Publications
Cash or card? A structural model of payment choices
Abstract: We use a large granular dataset to analyze the households' choice between cash and card payments. Empirically, both the size of the transaction and the amount of cash on hand appear as significant determinants of the payment choice. We unveil a novel interaction between these two variables: the critical size for a card purchase depends on the amount of cash on hand. We present a tractable model of payment choices, featuring non-universal acceptance of cards by merchants, and a random expenditure flow. The model generates a precautionary motive for holding a cash buffer: cards are used to avoid "running out of cash", accounting for the interaction discussed before. We use a calibrated version of the model to quantify the benefits of card ownership, the welfare costs of imperfect card acceptance by merchants, and to identify conditions under which a cashless economy emerges.
Intergenerational Transmission of Home-Leaving Patterns
Abstract: Exploiting intergenerationally linked data from the Survey of Health, Ageing and Retirement in Europe, we examine the association between the home-leaving ages of parents and those of their daughters and sons. We propose a framework in which intergenerational associations between nest-leaving patterns of successive generations might stem from three channels of transmission, and we rely on detailed information on three generations of individuals to establish the strength of each channel. We find that a 1-year increase in the age at which a parent left home is associated with children leaving the nest approximately 1 month later. We argue that the bulk of this association is due to direct cultural transmission of home-leaving ages stemming from the inheritance of preferences on the optimal timing of life-course events.
Working papers
Payments and cash management in the euro area: a quantitative analysis
Abstract: Average cash holdings and the intensity of card usage widely differ across Euro Area regions. ECB payment diaries show that such gaps emerge as a result of both supply-side differences (payments' acceptance by merchants) and demand-side ones (withdrawal and payment method choices).

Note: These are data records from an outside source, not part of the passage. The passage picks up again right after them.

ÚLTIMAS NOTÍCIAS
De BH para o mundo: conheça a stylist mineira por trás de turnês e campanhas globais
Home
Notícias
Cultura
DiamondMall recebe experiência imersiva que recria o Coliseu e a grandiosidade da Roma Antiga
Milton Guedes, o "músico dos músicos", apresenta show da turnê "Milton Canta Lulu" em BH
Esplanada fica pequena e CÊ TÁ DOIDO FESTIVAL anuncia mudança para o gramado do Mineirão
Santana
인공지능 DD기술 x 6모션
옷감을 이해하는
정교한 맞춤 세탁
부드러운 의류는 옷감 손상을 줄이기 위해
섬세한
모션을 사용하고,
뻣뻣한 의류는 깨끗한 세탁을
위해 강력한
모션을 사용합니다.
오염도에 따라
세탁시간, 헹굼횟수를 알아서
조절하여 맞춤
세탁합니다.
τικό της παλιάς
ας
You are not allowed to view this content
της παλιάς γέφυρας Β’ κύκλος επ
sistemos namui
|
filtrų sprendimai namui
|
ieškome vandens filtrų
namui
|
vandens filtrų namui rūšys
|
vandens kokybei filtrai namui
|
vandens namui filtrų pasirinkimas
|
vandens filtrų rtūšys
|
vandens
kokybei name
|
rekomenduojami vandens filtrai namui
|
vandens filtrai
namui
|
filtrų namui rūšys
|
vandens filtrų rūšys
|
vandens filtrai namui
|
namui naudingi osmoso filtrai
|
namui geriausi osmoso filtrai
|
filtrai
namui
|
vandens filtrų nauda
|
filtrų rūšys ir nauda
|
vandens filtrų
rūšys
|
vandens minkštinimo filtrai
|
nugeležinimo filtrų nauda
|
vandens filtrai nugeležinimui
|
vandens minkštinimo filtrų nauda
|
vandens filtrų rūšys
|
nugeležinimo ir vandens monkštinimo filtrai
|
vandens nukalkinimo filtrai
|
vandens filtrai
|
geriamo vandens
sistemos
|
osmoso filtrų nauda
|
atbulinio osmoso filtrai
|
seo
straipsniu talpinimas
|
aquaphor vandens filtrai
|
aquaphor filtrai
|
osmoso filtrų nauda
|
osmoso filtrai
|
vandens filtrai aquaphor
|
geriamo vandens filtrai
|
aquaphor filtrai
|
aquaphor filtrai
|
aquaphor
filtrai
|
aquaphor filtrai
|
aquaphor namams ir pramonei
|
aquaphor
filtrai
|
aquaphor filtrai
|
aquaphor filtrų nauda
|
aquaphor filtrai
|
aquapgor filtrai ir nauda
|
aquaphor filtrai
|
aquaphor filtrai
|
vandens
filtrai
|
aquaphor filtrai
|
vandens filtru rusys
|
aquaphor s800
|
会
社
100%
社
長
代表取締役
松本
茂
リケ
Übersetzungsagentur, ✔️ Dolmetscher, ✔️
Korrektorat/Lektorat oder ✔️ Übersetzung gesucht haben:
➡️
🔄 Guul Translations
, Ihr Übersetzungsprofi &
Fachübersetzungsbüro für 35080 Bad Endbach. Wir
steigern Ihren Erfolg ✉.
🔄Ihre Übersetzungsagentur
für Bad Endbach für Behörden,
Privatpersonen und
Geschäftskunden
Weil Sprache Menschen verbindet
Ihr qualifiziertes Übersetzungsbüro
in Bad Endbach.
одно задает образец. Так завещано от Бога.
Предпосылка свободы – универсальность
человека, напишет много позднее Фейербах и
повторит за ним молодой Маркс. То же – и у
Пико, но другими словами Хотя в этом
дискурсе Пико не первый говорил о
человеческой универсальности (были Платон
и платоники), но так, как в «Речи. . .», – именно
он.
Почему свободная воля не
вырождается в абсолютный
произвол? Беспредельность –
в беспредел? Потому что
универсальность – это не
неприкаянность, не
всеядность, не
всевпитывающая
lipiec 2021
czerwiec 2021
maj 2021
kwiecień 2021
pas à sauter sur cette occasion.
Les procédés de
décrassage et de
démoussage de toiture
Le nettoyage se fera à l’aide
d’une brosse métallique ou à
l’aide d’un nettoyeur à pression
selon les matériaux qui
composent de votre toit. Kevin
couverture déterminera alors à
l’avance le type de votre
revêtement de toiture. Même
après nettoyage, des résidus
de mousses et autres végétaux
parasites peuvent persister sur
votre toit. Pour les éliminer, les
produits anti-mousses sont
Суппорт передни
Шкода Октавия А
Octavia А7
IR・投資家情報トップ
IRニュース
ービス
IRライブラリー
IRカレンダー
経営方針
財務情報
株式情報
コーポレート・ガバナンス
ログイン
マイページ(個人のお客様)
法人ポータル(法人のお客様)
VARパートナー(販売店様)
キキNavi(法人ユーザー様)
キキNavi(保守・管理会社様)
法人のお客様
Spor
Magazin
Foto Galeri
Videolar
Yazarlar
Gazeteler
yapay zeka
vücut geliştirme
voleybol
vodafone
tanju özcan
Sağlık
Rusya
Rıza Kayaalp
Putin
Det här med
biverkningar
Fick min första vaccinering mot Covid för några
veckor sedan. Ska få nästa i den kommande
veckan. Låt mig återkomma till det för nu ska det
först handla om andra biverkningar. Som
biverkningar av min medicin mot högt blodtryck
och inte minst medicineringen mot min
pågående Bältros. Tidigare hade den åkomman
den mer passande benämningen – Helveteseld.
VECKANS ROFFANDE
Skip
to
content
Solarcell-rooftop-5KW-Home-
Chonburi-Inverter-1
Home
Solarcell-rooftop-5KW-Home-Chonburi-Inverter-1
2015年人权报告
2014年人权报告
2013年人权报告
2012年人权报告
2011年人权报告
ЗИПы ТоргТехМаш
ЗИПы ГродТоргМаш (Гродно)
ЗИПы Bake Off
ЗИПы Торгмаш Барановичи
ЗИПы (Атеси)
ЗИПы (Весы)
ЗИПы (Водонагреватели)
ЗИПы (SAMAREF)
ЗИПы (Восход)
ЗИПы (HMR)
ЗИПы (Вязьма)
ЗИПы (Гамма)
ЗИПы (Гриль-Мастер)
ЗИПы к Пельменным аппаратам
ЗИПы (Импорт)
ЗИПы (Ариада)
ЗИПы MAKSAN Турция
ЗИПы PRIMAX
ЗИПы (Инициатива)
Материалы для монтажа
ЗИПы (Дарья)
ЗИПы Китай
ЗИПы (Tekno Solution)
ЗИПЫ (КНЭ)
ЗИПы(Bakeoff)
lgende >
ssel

I present a dynamic cash management model featuring a payment method choice between cash and cards, uncertain lumpy expenditures/cash inflows, and imperfect acceptance of payment methods by merchants. I estimate the model at the region/province level by matching payment choice and cash management statistics, in order to quantify the drivers of geographical differences. I find that variation in card acceptance explains only around a third of geographical differences in card usage and it plays no role for the dispersion in cash holdings. The major drivers of heterogeneity in cash balances are differences in the cost of accessing and holding currency, while a large portion of gaps in card usage across regions are accounted for by differences in the relative taste for cashless payments.
Siblings and Leaving the Parental Home
Abstract: We investigate whether the decision of young adults on when to leave the parental home is influenced by the number of siblings they have, in the context of European countries over the last seventy years. Exploiting random variation in sibship size induced by twin births, we identify the causal effect of having an extra sibling on the timing of home-leaving. We find that one additional sibling speeds up the transition to independent living by roughly six months. We provide evidence that our results stem from a decrease in the value of living with parents as the parental home gets more crowded.
Work in Progress
An equilibrium model of card acceptance
Abstract: This paper studies the acceptance of card payments and the demand for cash in an economy featuring equilibrium linkages between buyers and sellers. Buyers can search for shops that accept cards, generating competition between merchants: sellers may be willing to accept cards in order to attract more customers, even though they earn lower profits on card transactions. We analyze the existence, uniqueness, and stability of both full acceptance and imperfect acceptance equilibria and examine how card acceptance responds to changes in search frictions, consumers' payment preferences, and the opportunity cost of holding cash. To quantify implications, we extend the model to include a dynamic cash management problem and calibrate it using ECB payment diary data. We then assess a policy reducing card costs for buyers, showing that accounting for sellers' responses can lead to unintended effects—potentially reducing card usage in equilibrium.
A dynamic model of CBDC holdings and transactional use
Abstract: We study the transactional demand for a CBDC within an inventory-theoretical model of cash management and payment choices. Consumers face stochastic expenditures and choose whether to pay using cash, cards, or CBDC. Cash is universally accepted but involves withdrawal and holding costs, while cards economize on these costs at the expense of imperfect acceptance and usage fees. Depending on its design features, the CBDC combines elements of both instruments. We calibrate the model using data from the ECB SPACE survey to quantify payment method shares and transactional cash and CBDC balances. Thanks to its dynamic nature, this model uniquely encompasses both CBDC holding and usage decisions. We apply it to measure (i) the welfare value of CBDC features, (ii) the impact of CBDC on cash management costs and precautionary card usage, and (iii) the sensitivity of cash and CBDC holdings and usage to interest rates.